ZnO, Al-doped ZnO (AZO), and Ga-doped ZnO (GZO) semiconductor thin films were deposited on glass substrates via a sol-gel spin-coating process for application in a photoconductive ultraviolet (UV) detector. The doping concentrations of Al and Ga were 1.0 at % in the precursor solutions. In this study, the microstructural features and the optical and electrical properties of sol-gel-derived ZnO, AZO, and GZO thin films were compared, and the performance of ZnO-based UV photodetectors under ultraviolet A (UVA) light were measured. Experimental results confirmed the synthesis of single-phase nanocrystalline ZnO-based thin films and the successful substitution of Al and Ga into Zn sites in ZnO crystals. The results also demonstrated that the optical transmittance and electrical properties of ZnO thin films could be improved by Al and Ga doping. UV photodetectors based on ZnO-based thin films, having a metal-semiconductor-metal (MSM) configuration, were fabricated with Al inter-digitated electrodes. All photodetectors showed an ohmic nature between semiconductor and electrode contacts and exhibited a sharp increase in photocurrent under illumination with UVA light. We found that the MSM UV photodetector based on the GZO semiconductor thin film exhibited the best UV response (I_UVA/I_dark) of 73.3 and the highest photocurrent responsivity of 46.2 A/W under UVA light (power density ~0.825 mW/cm²) at 5 V bias.

1. Introduction

The photodetector is the key optoelectronic component in smart life technologies and in many sensing systems that require detecting ultraviolet (UV) or visible light for turning on or off systems. Functional metal oxide semiconductors with a wide bandgap (>3 eV) have drawn much attention for the development of visible-blind, UV-sensitive photodetectors [1,2]. Semiconductor UV photodetectors operating only at a mild bias (low power requirement) and insensitive to magnetic fields have been widely utilized in optical communications, environmental monitoring, biological agents, and aerospace and military applications [3,4]. In recent years, metal-semiconductor-metal (MSM) structured UV photodetectors have attracted research interest due to their high photoconductive gain and photoresponsivity (amplifying equilibrium is not necessary), as well as their fabrication simplicity and suitability for monolithic integration [1,5].

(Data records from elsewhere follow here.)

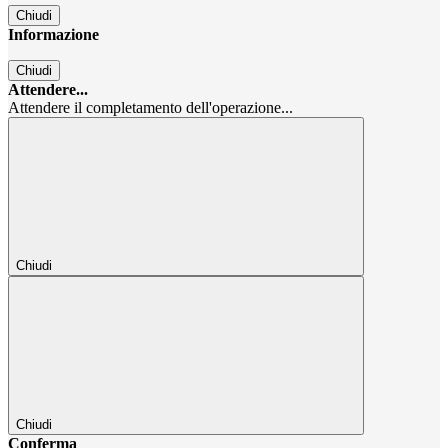
Chiudi
Informazione
Chiudi
Attendere...
Attendere il completamento dell'operazione...
Chiudi
Chiudi
Conferma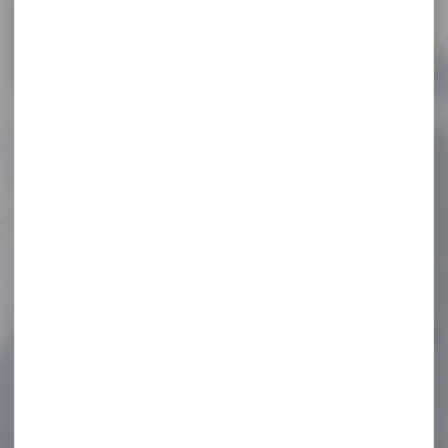
Voir toutes les promos
-19 %
Silencieux modérateur de
son STALON XE108...
Silencieux modérateur de
son STALON XE108 CAL MAX
.30 M17x1...
430,00 €
349,00 €
-27 %
Munitions SELLIER & BELLOT
cal.300 aac...
Cartouches SELLIER & BELLOT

Zinc oxide (ZnO) is an important n-type II-VI group semiconductor with a wide direct bandgap of 3.37 eV, as well as a high exciton binding energy of 60 meV at room temperature (RT). It is also thermally and chemically stable and has high radiation hardness, which extend its use in harsh environments [6,7]. Because of its wide bandgap and high exciton energy, ZnO is a suitable semiconductor material for the sensing layer in photodetectors, providing great sensitivity for UV radiation without extra filters, and ensuring effective excitonic emission at RT [1,3]. It is well known that n-type doped ZnO thin films are achieved by the substitution of Zn²⁺ cations with group III elements (B, Al, Ga, In) or group IV elements (Si, Ti, Sn) to improve the optical and electrical properties and enhance the stability of ZnO thin films by increasing their transparency in the visible region as well as their electrical conductivity [8]. The efficiency of the impurity doping is related to its electronegativity and differences between the ionic radii of the dopant element and Zn [9]. Both Al and Ga are the most suitable dopants for substituting into ZnO thin films in transparent electronics applications [10]. A few papers have compared the physical properties of Al-doped ZnO (AZO) and Ga-doped ZnO (GZO) thin films prepared under the same processes and conditions [9,10,11,12,13]. Ng et al. reported that sol-gel-derived AZO with an Al doping level of 1 at % and a GZO with a Ga doping level of 2 at % were found to have the optimal electrical properties [11].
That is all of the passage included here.